# TASK STATEMENT:
From the first record below to the last, retype each one exactly.

# RECORDS FOR THIS TASK:

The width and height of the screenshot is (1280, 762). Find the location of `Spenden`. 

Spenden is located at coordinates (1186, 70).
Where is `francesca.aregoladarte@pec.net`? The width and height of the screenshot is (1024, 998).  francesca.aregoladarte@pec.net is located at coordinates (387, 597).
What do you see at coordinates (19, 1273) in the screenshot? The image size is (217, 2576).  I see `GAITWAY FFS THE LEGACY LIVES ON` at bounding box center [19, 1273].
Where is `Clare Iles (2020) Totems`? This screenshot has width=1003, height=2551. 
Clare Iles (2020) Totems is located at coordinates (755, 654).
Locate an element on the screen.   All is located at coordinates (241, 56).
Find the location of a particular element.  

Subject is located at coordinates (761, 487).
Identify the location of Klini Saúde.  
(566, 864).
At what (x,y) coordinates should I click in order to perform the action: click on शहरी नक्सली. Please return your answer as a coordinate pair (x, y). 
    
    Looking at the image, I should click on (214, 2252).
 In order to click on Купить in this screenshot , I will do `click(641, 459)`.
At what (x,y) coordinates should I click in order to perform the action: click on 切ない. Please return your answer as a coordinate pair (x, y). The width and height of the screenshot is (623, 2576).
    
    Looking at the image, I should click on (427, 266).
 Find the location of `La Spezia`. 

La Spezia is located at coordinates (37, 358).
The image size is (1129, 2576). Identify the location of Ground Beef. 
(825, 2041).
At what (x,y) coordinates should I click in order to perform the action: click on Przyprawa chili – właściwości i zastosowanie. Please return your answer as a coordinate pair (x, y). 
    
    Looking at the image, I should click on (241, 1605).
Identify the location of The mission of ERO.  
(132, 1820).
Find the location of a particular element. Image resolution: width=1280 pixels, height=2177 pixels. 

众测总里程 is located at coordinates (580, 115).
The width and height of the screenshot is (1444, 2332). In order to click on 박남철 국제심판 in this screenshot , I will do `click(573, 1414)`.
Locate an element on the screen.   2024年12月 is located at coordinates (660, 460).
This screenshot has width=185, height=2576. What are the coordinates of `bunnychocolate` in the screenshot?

# WRITTEN RESPONSE:
The width and height of the screenshot is (1280, 762). Find the location of `Spenden`. 

Spenden is located at coordinates (1186, 70).
Where is `francesca.aregoladarte@pec.net`? The width and height of the screenshot is (1024, 998).  francesca.aregoladarte@pec.net is located at coordinates (387, 597).
What do you see at coordinates (19, 1273) in the screenshot? The image size is (217, 2576).  I see `GAITWAY FFS THE LEGACY LIVES ON` at bounding box center [19, 1273].
Where is `Clare Iles (2020) Totems`? This screenshot has width=1003, height=2551. 
Clare Iles (2020) Totems is located at coordinates (755, 654).
Locate an element on the screen.   All is located at coordinates (241, 56).
Find the location of a particular element.  

Subject is located at coordinates (761, 487).
Identify the location of Klini Saúde.  
(566, 864).
At what (x,y) coordinates should I click in order to perform the action: click on शहरी नक्सली. Please return your answer as a coordinate pair (x, y). 
    
    Looking at the image, I should click on (214, 2252).
 In order to click on Купить in this screenshot , I will do `click(641, 459)`.
At what (x,y) coordinates should I click in order to perform the action: click on 切ない. Please return your answer as a coordinate pair (x, y). The width and height of the screenshot is (623, 2576).
    
    Looking at the image, I should click on (427, 266).
 Find the location of `La Spezia`. 

La Spezia is located at coordinates (37, 358).
The image size is (1129, 2576). Identify the location of Ground Beef. 
(825, 2041).
At what (x,y) coordinates should I click in order to perform the action: click on Przyprawa chili – właściwości i zastosowanie. Please return your answer as a coordinate pair (x, y). 
    
    Looking at the image, I should click on (241, 1605).
Identify the location of The mission of ERO.  
(132, 1820).
Find the location of a particular element. Image resolution: width=1280 pixels, height=2177 pixels. 

众测总里程 is located at coordinates (580, 115).
The width and height of the screenshot is (1444, 2332). In order to click on 박남철 국제심판 in this screenshot , I will do `click(573, 1414)`.
Locate an element on the screen.   2024年12月 is located at coordinates (660, 460).
This screenshot has width=185, height=2576. What are the coordinates of `bunnychocolate` in the screenshot?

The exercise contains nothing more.